### Task prompt
For every record below, repeat the text exactly and pass over any image.

(Data section begins)

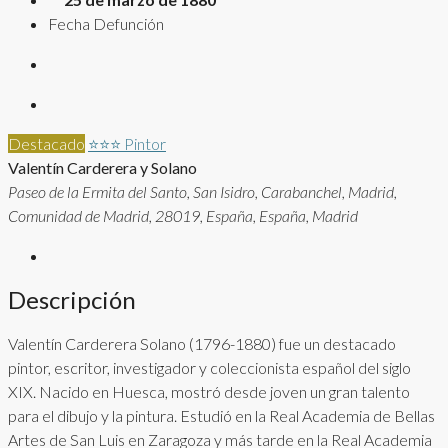
Fecha Defunción
Destacado
⭐⭐⭐
Pintor
Valentín Carderera y Solano
Paseo de la Ermita del Santo, San Isidro, Carabanchel, Madrid,
Comunidad de Madrid, 28019, España, España, Madrid
Descripción
Valentín Carderera Solano (1796-1880) fue un destacado
pintor, escritor, investigador y coleccionista español del siglo
XIX. Nacido en Huesca, mostró desde joven un gran talento
para el dibujo y la pintura. Estudió en la Real Academia de Bellas
Artes de San Luis en Zaragoza y más tarde en la Real Academia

(Data section ends)

### Solved exercise
Fecha Defunción
Destacado
⭐⭐⭐
Pintor
Valentín Carderera y Solano
Paseo de la Ermita del Santo, San Isidro, Carabanchel, Madrid,
Comunidad de Madrid, 28019, España, España, Madrid
Descripción
Valentín Carderera Solano (1796-1880) fue un destacado
pintor, escritor, investigador y coleccionista español del siglo
XIX. Nacido en Huesca, mostró desde joven un gran talento
para el dibujo y la pintura. Estudió en la Real Academia de Bellas
Artes de San Luis en Zaragoza y más tarde en la Real Academia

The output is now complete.